▸ Stored items:
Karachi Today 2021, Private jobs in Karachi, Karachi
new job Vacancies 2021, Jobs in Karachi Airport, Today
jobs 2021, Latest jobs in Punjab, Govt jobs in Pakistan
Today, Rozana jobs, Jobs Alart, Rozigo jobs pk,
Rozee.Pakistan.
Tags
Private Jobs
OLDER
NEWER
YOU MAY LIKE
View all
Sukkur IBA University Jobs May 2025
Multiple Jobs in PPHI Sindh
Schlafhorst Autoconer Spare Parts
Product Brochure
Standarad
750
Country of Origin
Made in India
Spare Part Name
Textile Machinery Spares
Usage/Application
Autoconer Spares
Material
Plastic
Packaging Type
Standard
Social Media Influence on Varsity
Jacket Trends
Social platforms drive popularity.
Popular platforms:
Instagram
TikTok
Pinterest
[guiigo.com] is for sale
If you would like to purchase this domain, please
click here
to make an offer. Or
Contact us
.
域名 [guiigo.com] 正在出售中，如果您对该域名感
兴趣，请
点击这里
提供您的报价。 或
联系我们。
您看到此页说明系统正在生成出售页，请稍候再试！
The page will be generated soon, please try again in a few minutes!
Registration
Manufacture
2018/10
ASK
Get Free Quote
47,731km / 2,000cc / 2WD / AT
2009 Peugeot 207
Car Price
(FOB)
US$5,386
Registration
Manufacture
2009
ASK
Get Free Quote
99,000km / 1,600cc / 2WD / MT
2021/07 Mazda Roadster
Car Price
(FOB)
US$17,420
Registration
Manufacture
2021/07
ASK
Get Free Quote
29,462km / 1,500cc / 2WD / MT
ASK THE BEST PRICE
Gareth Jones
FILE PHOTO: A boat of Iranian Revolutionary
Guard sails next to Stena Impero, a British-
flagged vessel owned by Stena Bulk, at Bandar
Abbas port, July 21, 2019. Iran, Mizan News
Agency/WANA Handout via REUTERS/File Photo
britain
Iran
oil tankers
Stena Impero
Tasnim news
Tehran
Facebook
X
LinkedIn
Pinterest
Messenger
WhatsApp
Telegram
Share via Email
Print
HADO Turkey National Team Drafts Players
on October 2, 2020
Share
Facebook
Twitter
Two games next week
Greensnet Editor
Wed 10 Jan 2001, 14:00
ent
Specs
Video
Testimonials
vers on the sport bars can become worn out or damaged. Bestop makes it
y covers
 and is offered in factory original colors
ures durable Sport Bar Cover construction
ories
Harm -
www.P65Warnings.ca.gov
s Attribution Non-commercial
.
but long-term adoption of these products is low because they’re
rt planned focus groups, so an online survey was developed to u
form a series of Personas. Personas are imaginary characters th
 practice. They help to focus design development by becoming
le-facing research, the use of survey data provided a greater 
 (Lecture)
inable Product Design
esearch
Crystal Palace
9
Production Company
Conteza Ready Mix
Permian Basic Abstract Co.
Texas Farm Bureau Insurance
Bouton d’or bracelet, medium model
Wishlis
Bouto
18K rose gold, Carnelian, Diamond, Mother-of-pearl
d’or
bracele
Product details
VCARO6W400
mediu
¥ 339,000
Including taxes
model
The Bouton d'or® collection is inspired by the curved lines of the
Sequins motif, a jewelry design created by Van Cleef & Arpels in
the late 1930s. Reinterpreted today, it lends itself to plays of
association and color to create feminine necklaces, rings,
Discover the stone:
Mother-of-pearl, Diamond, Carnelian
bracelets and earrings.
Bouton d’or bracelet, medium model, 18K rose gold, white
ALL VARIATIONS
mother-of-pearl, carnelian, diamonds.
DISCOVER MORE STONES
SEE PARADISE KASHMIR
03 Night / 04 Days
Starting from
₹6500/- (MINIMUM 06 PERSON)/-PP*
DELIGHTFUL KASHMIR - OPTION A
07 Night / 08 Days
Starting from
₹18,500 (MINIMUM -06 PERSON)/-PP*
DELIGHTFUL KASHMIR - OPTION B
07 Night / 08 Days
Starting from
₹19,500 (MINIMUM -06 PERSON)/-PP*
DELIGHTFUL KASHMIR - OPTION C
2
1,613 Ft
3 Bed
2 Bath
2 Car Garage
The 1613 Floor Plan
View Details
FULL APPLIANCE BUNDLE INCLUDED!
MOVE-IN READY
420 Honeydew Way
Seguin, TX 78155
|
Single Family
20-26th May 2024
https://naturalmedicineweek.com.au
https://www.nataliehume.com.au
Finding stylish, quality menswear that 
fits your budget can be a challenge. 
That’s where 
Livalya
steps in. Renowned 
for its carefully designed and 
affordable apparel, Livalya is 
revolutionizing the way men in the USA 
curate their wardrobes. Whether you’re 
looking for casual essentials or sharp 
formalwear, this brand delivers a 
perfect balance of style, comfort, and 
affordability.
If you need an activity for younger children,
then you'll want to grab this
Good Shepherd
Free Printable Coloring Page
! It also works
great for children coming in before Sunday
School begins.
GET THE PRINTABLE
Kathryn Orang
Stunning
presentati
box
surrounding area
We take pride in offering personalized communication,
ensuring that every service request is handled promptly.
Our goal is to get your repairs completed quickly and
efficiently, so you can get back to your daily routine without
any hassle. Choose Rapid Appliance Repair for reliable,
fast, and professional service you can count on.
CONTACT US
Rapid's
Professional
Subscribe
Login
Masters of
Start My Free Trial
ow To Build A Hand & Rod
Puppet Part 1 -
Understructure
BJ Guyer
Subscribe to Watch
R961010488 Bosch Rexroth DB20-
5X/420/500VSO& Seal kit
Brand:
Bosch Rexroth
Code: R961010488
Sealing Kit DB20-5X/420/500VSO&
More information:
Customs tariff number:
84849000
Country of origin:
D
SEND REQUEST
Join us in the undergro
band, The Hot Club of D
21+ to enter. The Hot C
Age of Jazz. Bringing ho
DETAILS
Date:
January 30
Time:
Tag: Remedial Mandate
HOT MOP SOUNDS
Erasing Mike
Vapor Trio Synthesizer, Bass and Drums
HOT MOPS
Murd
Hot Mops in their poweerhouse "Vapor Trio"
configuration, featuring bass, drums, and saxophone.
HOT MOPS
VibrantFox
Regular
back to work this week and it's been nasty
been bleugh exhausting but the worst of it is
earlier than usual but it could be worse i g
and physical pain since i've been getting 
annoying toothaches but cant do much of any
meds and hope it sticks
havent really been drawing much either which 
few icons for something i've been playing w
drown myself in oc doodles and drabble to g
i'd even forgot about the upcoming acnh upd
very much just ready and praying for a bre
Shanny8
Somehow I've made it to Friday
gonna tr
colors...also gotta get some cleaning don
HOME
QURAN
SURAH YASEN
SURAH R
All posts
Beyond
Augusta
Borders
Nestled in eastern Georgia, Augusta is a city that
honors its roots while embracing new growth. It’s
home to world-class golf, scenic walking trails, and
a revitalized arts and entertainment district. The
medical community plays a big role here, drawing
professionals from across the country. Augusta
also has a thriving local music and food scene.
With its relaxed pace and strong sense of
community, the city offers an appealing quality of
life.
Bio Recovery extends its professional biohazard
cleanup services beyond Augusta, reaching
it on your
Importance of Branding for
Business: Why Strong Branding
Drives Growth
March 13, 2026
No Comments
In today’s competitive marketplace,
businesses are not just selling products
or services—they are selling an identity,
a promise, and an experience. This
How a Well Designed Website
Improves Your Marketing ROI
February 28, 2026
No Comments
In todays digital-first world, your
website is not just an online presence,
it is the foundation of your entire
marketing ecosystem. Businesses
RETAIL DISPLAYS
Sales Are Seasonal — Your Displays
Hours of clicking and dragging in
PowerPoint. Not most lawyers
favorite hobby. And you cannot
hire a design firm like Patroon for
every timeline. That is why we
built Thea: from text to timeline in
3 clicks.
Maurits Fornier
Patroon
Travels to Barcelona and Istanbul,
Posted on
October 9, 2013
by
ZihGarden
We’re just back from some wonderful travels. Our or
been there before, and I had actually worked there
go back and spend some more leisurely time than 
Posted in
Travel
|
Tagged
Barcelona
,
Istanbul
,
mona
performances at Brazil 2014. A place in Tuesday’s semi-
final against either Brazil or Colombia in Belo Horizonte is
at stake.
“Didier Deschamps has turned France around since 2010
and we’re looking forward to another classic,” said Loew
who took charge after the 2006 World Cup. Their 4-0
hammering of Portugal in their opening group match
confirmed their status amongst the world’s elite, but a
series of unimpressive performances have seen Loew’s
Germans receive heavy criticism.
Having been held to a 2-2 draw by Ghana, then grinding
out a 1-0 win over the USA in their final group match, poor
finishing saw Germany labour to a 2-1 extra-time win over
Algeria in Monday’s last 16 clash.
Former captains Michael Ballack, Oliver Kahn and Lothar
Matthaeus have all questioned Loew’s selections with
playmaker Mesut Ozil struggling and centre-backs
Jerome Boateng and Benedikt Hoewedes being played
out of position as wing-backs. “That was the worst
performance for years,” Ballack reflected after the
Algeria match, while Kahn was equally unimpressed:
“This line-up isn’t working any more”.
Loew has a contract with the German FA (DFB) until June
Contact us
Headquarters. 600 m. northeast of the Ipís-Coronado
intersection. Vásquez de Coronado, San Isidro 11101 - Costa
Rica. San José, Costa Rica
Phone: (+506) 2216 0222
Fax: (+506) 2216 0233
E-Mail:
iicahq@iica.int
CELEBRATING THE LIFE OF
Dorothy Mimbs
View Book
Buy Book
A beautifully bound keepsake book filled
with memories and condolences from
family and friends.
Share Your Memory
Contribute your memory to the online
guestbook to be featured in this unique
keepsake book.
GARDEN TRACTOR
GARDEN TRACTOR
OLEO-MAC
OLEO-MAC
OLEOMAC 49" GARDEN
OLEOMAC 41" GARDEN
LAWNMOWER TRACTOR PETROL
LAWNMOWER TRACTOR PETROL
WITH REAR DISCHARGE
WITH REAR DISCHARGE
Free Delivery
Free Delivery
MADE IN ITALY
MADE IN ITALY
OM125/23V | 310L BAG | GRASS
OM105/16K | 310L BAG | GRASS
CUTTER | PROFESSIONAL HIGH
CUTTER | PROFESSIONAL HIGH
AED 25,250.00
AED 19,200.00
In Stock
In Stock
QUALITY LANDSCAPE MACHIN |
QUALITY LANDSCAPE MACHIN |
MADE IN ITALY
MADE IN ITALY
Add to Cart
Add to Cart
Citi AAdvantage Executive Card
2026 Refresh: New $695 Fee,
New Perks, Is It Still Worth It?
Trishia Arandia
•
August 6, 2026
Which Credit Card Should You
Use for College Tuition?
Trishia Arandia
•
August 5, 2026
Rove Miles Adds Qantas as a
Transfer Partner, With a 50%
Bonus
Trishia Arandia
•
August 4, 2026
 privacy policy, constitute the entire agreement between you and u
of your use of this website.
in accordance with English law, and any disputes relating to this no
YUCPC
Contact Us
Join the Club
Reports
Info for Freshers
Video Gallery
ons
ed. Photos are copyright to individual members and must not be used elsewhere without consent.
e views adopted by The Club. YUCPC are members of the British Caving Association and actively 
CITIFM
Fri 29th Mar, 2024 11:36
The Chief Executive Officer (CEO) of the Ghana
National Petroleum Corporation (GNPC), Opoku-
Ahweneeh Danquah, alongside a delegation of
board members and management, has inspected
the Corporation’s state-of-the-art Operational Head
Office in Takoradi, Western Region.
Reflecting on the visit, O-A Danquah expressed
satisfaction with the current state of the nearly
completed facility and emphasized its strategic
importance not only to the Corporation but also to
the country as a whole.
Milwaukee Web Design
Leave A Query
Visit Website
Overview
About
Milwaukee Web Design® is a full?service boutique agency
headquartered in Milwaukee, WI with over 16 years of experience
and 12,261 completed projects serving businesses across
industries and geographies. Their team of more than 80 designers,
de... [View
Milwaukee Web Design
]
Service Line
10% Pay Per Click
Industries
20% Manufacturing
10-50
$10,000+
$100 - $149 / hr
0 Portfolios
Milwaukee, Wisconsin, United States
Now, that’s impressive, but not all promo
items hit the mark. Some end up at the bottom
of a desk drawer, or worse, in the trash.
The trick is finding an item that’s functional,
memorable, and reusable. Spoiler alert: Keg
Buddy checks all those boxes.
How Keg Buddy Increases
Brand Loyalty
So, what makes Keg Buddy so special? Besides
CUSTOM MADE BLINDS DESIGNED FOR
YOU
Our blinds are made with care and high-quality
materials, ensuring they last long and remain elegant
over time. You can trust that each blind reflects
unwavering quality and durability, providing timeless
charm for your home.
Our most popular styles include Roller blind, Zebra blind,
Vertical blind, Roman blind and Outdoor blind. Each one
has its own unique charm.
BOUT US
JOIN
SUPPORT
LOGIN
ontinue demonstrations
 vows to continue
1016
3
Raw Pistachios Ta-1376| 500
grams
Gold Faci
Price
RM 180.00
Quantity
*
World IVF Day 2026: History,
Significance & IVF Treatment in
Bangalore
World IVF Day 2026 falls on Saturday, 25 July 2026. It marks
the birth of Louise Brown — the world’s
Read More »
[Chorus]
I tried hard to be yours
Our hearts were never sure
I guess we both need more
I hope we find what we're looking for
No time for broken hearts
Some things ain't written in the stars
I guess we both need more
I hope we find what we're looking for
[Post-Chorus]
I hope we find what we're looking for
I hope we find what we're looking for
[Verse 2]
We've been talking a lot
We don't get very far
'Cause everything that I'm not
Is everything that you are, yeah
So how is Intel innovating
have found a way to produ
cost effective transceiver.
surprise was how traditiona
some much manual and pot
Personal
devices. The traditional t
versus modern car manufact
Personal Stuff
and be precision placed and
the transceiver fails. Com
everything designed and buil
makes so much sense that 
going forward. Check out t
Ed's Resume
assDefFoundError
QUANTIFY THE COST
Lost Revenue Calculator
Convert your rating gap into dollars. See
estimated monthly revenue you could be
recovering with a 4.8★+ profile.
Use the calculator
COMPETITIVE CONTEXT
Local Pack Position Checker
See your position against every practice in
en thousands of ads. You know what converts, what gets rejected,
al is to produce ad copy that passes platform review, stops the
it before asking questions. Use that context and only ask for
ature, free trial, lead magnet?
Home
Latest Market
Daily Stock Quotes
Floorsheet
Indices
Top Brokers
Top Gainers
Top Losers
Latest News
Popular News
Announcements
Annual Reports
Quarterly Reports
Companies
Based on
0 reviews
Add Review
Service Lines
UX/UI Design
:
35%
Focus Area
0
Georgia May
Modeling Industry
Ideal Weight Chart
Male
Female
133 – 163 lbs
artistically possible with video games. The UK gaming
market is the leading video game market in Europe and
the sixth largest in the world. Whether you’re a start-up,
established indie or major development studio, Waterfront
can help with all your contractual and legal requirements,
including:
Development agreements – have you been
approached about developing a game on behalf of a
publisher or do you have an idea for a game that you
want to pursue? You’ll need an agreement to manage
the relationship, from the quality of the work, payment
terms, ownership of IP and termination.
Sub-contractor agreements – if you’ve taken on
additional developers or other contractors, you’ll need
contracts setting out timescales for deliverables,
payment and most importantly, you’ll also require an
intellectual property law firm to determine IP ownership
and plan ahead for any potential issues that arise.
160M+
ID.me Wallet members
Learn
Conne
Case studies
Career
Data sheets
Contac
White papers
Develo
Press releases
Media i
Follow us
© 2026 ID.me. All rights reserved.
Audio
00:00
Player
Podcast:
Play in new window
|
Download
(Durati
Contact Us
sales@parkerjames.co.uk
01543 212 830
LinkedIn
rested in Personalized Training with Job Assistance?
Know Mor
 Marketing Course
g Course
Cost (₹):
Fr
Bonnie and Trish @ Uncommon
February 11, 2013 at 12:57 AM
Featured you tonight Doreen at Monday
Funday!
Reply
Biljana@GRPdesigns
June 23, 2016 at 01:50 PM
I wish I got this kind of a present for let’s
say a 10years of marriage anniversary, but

▸ ACTION ITEM:
Please show, exactly as written, every line above that contains the word "Rexroth".

▸ TASK RESPONSE:
R961010488 Bosch Rexroth DB20-
Bosch Rexroth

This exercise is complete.